Saturday, June 25, 2022

Klamath Tear-Down: Trust the Cost-Benefit Analysis

(Chronicle map)
California has dire need for both water and electricity. Hydroelectric dams provide both, and do so without producing carbon emissions. One would be hard pressed to find a more beneficial example of human engineering.

At first blush it doesn't make sense that four hydroelectric dams on the Klamath River will be torn down.
the largest dam-removal project in U.S. history is expected to begin in California’s far north next year.

The first of four aging dams on the Klamath River, the 250-mile waterway that originates in southern Oregon’s towering Cascades and empties along the rugged Northern California coast, is on track to come down in fall 2023. Two others nearby and one across the state line will follow.
Environmentalists and fishermen are eagerly anticipating the restoration of the Klamath chinook salmon run, which once totalled in the hundreds of thousands but is now 10% of that number.
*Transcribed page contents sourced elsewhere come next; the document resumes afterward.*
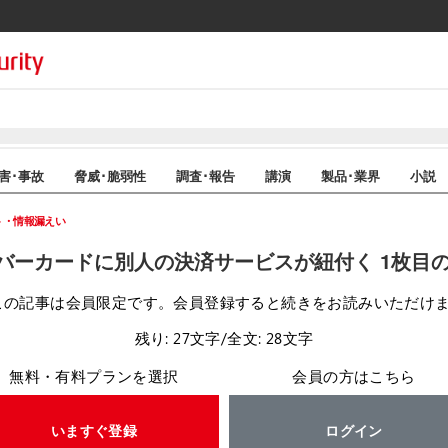
害･事故
脅威･脆弱性
調査･報告
講演
製品･業界
小説
ト・情報漏えい
バーカードに別人の決済サービスが紐付く 1枚目
この記事は会員限定です。会員登録すると続きをお読みいただけ
残り: 27文字/全文: 28文字
無料・有料プランを選択
会員の方はこちら
いますぐ登録
ログイン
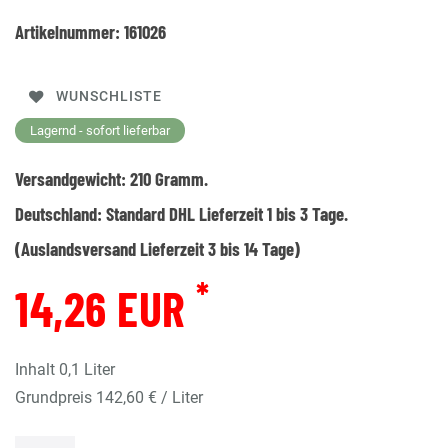
Artikelnummer:
161026
WUNSCHLISTE
Lagernd - sofort lieferbar
Versandgewicht:
210
Gramm.
Deutschland:
Standard DHL Lieferzeit 1 bis 3 Tage.
(Auslandsversand Lieferzeit 3 bis 14 Tage)
*
14,26 EUR
Inhalt
0,1
Liter
Grundpreis
142,60 € / Liter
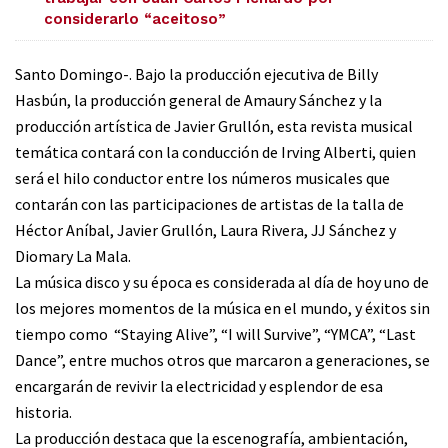
considerarlo “aceitoso”
Santo Domingo-. Bajo la producción ejecutiva de Billy
Hasbún, la producción general de Amaury Sánchez y la
producción artística de Javier Grullón, esta revista musical
temática contará con la conducción de Irving Alberti, quien
será el hilo conductor entre los números musicales que
contarán con las participaciones de artistas de la talla de
Héctor Aníbal, Javier Grullón, Laura Rivera, JJ Sánchez y
Diomary La Mala.
La música disco y su época es considerada al día de hoy uno de
los mejores momentos de la música en el mundo, y éxitos sin
tiempo como “Staying Alive”, “I will Survive”, “YMCA”, “Last
Dance”, entre muchos otros que marcaron a generaciones, se
encargarán de revivir la electricidad y esplendor de esa
historia.
La producción destaca que la escenografía, ambientación,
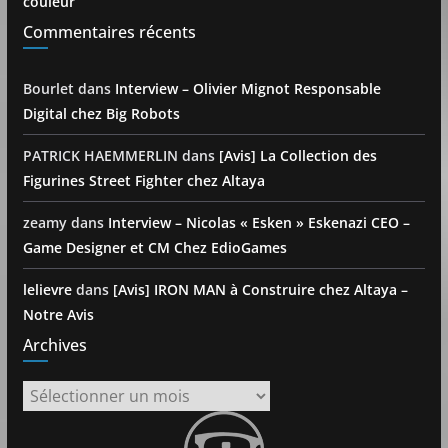
couleur
Commentaires récents
Bourlet
dans
Interview – Olivier Mignot Responsable
Digital chez Big Robots
PATRICK HAEMMERLIN
dans
[Avis] La Collection des
Figurines Street Fighter chez Altaya
zeamy
dans
Interview – Nicolas « Esken » Eskenazi CEO –
Game Designer et CM Chez EdioGames
lelievre
dans
[Avis] IRON MAN à Construire chez Altaya –
Notre Avis
Archives
Archives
But the principal reason for the tear-down is that the cost of maintaining aging dams exceeds the benefit of electricity generation, and "the dams are not used for irrigation, municipal water or flood control."
The plan to raze the dams is the product of at least 20 years of debate over what to do with the river’s old and increasingly problematic infrastructure.

Owned by power company PacifiCorp, a subsidiary of billionaire Warren Buffett’s Berkshire Hathaway, the dams have long needed major upgrades, including fish ladders, which are believed to cost more than the dams’ worth as hydroelectric assets...
Despite the cost-benefit analysis, some residents are reluctant "to surrender any power source and [have] less water available for fighting wildfires." We just have to trust that Warren Buffett's company knows what it's doing, a good bet based on Mr. Buffett's past record of determining value.

Related: in 2018 Stanford University brought together environmental groups and hydropower interests, who are known for their vehement disagreements, to discuss how to generate more electricity while improving the health of rivers. They already can point to some successes.